--- Provided data Enclosed Below ---

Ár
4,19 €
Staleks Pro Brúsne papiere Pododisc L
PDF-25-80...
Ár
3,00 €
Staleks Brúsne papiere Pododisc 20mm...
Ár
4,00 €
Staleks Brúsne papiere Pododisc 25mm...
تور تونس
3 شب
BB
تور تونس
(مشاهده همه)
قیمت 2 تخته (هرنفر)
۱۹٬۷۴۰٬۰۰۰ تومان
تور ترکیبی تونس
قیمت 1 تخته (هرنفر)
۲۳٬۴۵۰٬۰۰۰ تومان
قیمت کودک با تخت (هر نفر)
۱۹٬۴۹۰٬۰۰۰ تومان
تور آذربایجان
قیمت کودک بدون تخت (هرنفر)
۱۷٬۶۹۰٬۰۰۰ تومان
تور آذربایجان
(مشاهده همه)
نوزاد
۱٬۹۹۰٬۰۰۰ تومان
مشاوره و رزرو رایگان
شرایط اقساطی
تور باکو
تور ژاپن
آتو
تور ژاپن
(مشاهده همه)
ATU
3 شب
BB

--- End of Enclosed Provided data ---
--- Provided data Enclosed Below ---

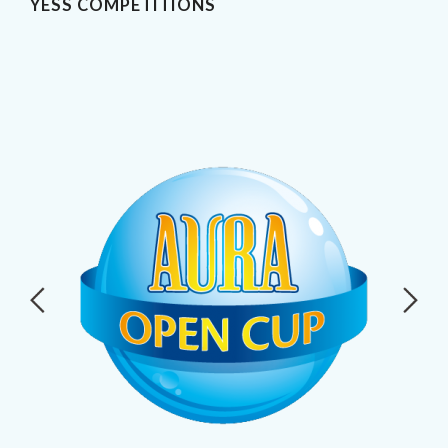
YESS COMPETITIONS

--- End of Enclosed Provided data ---

:: Work required ::
Check each line of the data for "Staleks". Copy the lines where it turns up.

:: Answer to the exercise ::
Staleks Pro Brúsne papiere Pododisc L
Staleks Brúsne papiere Pododisc 20mm...
Staleks Brúsne papiere Pododisc 25mm...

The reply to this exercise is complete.